←last page

Family of Justice James Paulmier

Born 1811 Died 12 March 1881

Red Hook Methodist Cemetery. Tiered marble obelisk toward the north end of the cemetery.

📖 Download PDF.  🗺️ Find their monument.

James Paulmier married Sarah Sophia Brown on February 3, 1831, at a Methodist church in New York City. Together they had many children, including sons Frank, James, Thomas, George, and Stephen, and daughters Emily, Frances, and Mary. Emily, Thomas, Stephen, and George are buried here with their parents just around the corner from the house they called home on Graves Street. At least three sons fought in the Civil War, including Stephen—see the separate entry for more information about him. 

Sophia Brown’s father was from England. She appears to have usually gone by S. Sophia just as her name is engraved on her tombstone, but was recorded as Sarah in the 1860 Census. She was 77 years old when she died at Newark, NJ, probably while residing with her daughter Emily DeHart and her husband. 

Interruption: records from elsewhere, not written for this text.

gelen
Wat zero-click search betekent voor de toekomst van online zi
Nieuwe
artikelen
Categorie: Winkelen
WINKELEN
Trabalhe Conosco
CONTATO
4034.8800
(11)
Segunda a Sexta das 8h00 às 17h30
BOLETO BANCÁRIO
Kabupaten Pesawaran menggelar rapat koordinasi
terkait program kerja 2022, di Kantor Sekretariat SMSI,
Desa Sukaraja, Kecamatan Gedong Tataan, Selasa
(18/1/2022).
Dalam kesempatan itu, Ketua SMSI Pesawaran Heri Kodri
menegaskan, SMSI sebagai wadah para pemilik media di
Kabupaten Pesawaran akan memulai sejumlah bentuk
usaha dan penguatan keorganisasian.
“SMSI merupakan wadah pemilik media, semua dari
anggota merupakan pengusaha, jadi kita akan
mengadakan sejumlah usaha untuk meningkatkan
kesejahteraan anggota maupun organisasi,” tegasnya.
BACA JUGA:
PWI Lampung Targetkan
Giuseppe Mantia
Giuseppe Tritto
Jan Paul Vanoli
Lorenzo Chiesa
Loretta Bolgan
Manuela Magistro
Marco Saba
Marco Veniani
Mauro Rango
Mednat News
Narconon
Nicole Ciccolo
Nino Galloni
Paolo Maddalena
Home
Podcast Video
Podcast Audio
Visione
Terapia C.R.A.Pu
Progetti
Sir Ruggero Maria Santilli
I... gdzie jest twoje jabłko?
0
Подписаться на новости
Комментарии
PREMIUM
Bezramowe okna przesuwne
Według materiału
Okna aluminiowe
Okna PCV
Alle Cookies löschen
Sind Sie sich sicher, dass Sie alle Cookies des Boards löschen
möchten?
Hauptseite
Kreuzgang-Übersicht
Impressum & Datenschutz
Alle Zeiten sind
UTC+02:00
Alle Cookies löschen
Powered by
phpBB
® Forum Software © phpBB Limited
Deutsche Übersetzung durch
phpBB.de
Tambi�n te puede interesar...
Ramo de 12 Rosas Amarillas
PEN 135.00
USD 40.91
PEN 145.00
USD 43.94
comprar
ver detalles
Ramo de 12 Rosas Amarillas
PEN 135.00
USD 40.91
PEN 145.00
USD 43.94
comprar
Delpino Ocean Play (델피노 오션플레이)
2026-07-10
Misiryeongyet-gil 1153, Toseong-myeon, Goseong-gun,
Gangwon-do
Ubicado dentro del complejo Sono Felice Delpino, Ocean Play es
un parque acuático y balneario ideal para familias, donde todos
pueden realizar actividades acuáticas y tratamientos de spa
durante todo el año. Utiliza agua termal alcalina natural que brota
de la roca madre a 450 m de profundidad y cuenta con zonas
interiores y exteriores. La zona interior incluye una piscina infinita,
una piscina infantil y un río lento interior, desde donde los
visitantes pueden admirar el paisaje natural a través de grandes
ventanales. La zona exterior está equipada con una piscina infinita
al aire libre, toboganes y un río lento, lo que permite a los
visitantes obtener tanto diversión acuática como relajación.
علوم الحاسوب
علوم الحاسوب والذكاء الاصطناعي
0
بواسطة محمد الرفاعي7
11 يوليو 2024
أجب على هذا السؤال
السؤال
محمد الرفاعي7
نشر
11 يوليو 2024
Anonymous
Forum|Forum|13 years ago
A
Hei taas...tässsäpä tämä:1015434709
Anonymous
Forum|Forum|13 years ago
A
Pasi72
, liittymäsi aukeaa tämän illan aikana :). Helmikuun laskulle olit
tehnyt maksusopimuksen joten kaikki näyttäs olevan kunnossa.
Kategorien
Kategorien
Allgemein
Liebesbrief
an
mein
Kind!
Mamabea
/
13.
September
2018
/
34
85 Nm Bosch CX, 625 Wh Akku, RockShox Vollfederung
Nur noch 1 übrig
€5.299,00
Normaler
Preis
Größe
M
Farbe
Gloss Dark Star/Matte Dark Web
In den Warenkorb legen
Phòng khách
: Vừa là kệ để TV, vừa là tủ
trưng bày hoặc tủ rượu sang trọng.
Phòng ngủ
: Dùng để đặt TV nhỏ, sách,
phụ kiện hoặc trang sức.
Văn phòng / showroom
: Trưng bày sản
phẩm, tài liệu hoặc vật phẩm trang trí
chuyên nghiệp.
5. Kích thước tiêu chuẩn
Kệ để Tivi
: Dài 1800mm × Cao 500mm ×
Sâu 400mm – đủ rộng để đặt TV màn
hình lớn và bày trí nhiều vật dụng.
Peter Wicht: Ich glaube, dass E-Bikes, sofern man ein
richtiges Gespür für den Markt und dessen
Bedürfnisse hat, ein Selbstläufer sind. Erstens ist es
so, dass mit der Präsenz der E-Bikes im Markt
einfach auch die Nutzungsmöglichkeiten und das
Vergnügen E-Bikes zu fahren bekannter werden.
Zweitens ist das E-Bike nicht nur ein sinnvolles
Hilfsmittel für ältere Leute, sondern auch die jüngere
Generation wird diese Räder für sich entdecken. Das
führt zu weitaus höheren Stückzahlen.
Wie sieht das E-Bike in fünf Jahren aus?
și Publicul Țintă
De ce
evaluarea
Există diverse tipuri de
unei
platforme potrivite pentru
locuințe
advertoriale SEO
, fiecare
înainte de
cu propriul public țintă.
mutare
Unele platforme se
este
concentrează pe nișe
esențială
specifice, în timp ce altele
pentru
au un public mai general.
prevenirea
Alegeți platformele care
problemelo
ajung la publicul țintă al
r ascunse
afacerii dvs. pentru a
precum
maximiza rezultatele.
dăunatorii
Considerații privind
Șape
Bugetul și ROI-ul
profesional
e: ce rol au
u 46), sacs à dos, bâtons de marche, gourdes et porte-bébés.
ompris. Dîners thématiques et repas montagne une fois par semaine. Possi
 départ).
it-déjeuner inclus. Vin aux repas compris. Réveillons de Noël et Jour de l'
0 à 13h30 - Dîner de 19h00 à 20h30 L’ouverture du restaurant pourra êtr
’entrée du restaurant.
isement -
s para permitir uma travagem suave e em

Sophia’s bachelor brother Thomas Brown (“an odd old character” according to Edmund Bassett) lived with the family for many years until at least 1875. He died in the “County House” (a genteel term for the poor house) in 1880. Those who found themselves in poor houses were mostly foreign men and women, the elderly who had no one to care for them, and indigent, infirm, and mentally ill people. How or why judge Paulmier’s brother-in-law ended up in one is a mystery, but perhaps his being an “odd old character” was too much for his family to handle. 

George F. Paulmier (1841–1882) was a harness and saddle maker by trade. He was a private in the Civil War with the 7th New Jersey Company A, having enlisted in August of 1861 for three years and again in 1864. Before the war ended in March of 1865 he was promoted to Corporal and participated in the battles of Bull Run (presumably the second one), Gettysburg, Chancellorsville, and the “Seven Days Fight” (or the final battles of the Peninsula Campaign, June 25–July 1, 1862). It does not appear that he married or had any children. He died at 40 years of age in Red Hook.

Thomas Brown Paulmier (1830–1885) served in Company F of the 150th New York Infantry. He married Mary Prentiss before 1860 and had a number of children including Mariah, Frank, Bartlett, Mary, Ann, Charles, William, Grace, and Mabel (1866–1947) who married Everett G. Hill. Mary survived him by more than three decades and moved to Connecticut to live with their daughter Mabel’s family. According to the papers, Thomas had a stint as a door-to-door salesman, peddling a three-volume set of the works of John Bunyan (who wrote Pilgrim’s Progress).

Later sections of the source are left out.